> [Data records]:
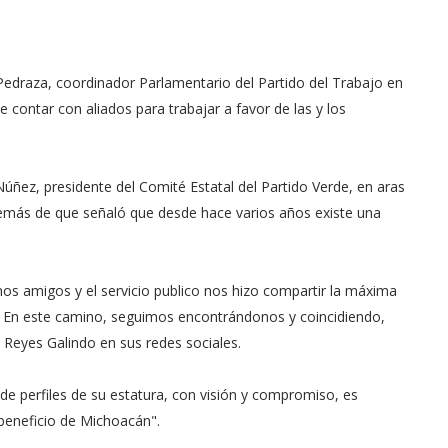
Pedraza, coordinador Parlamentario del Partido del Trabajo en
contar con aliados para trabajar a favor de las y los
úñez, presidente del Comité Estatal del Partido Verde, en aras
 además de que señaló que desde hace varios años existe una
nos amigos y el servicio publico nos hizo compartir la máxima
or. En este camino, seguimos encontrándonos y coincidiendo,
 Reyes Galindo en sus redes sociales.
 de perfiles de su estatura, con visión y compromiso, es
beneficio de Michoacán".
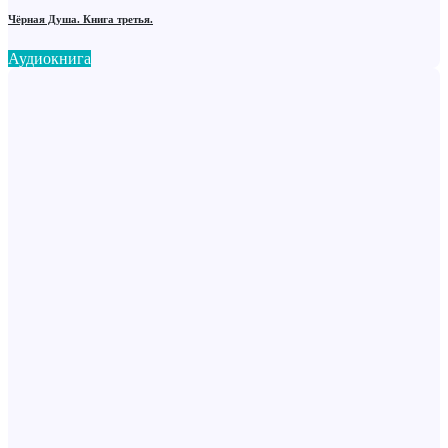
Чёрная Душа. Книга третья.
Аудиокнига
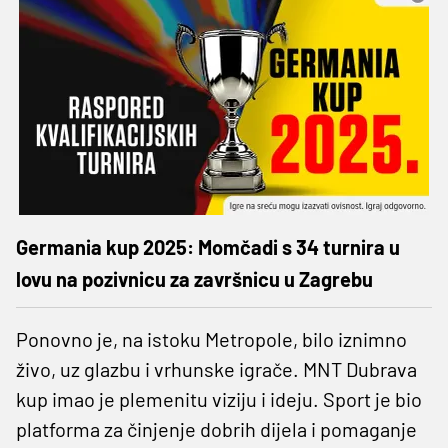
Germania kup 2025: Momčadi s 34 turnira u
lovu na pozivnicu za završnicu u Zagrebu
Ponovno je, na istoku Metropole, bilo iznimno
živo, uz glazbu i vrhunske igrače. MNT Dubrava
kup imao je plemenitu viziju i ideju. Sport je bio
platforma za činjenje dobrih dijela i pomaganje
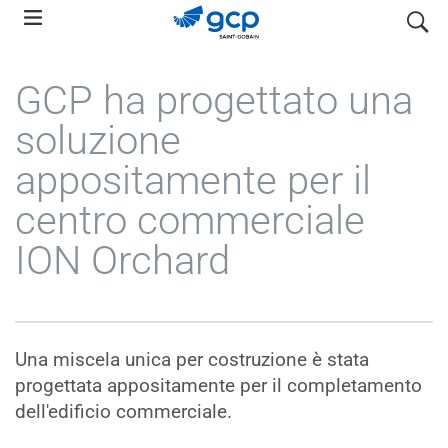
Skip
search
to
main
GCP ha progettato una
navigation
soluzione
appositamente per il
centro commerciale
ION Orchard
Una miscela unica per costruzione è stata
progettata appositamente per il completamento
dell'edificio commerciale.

==

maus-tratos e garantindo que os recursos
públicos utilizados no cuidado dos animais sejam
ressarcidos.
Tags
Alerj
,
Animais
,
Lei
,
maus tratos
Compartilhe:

> [Work instructions]: Please return only the lines above, starting at the line that has "Pedraza, coordinador Parlamentario" and ending at the line that has "Reyes Galindo en sus redes sociales.", keeping both and leaving each one unchanged.

> [Your solution]:
Pedraza, coordinador Parlamentario del Partido del Trabajo en
contar con aliados para trabajar a favor de las y los
úñez, presidente del Comité Estatal del Partido Verde, en aras
 además de que señaló que desde hace varios años existe una
nos amigos y el servicio publico nos hizo compartir la máxima
or. En este camino, seguimos encontrándonos y coincidiendo,
 Reyes Galindo en sus redes sociales.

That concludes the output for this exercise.